* Action item
How many lines of the entries below include the word "veille"? Answer with the number alone.

-- The input follows --

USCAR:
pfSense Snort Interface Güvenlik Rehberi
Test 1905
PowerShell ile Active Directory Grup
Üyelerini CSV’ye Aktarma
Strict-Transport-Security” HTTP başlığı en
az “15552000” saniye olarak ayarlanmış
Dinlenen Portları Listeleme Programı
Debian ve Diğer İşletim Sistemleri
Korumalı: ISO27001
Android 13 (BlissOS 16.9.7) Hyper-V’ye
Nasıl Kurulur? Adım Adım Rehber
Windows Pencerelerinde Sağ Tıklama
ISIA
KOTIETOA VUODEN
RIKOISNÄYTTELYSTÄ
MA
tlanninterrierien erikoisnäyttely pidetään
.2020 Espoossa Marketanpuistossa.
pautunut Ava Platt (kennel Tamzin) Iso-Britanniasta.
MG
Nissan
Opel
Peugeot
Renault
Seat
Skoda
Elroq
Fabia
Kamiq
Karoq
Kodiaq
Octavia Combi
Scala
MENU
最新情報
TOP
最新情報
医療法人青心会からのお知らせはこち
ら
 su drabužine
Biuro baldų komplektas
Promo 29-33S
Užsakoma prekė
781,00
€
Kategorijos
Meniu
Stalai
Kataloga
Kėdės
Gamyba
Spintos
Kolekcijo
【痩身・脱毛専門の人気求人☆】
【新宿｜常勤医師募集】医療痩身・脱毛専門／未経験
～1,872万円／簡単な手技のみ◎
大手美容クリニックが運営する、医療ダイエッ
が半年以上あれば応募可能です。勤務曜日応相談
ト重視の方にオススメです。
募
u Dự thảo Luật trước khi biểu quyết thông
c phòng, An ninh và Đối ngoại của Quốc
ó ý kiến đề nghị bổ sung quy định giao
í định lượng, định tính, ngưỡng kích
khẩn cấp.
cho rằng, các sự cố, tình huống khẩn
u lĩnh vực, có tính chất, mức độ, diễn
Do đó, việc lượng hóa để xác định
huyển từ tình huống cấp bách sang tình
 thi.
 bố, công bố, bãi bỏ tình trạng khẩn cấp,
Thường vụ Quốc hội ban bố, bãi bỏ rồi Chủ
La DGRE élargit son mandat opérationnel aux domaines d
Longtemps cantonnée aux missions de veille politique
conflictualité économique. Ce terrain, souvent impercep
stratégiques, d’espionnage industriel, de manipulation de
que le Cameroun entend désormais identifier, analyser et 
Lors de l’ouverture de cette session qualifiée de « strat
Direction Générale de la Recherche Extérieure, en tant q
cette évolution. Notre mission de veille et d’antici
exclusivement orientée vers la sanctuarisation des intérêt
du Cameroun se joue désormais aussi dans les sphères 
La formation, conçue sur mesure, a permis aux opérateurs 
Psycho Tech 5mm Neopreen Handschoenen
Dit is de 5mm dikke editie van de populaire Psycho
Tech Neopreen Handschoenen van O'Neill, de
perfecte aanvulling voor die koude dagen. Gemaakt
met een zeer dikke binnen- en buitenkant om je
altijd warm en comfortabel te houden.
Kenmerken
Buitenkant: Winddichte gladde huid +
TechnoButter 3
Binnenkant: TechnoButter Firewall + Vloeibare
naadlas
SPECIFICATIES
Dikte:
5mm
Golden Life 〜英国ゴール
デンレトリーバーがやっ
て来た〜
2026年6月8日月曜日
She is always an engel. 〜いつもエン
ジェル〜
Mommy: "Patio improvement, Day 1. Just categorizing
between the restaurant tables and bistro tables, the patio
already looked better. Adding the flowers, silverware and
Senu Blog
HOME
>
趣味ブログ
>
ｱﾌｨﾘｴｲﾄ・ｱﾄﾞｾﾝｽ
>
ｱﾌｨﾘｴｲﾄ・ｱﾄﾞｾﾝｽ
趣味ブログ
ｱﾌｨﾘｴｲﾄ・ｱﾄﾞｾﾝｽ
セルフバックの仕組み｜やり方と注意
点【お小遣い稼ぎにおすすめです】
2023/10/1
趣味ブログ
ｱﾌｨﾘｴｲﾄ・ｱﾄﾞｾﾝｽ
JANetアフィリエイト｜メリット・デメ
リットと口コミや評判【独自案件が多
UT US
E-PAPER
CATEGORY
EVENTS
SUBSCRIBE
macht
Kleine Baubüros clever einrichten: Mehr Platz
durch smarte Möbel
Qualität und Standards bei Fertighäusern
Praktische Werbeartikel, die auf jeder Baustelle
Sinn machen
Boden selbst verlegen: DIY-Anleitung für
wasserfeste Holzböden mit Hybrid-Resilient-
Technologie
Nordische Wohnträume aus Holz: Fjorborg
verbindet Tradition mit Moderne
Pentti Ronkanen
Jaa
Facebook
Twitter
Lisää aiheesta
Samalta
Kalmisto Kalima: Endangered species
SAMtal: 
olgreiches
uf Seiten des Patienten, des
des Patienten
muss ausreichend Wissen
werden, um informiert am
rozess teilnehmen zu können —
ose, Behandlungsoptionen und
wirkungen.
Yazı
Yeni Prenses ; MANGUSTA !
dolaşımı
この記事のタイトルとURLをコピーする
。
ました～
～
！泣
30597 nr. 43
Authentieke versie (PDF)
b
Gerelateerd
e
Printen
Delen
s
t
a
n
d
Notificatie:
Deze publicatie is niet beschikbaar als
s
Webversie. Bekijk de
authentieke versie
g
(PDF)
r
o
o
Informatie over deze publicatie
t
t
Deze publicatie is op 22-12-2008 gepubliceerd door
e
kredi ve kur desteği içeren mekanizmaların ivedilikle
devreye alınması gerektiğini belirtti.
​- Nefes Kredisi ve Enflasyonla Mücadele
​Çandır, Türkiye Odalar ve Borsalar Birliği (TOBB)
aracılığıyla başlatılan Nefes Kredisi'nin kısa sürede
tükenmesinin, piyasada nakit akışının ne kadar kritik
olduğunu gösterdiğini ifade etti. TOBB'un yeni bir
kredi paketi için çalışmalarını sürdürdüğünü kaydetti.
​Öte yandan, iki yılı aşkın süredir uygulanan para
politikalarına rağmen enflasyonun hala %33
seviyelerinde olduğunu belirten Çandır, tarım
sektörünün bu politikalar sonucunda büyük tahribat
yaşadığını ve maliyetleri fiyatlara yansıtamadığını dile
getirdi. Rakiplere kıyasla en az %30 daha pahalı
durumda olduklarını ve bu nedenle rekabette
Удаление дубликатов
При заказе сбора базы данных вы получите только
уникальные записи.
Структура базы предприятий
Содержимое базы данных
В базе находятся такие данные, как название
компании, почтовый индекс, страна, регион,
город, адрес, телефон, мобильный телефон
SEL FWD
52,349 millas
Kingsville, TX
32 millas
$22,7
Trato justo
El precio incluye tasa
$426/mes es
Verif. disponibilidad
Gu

-- The input concluded --

* Problem solution
2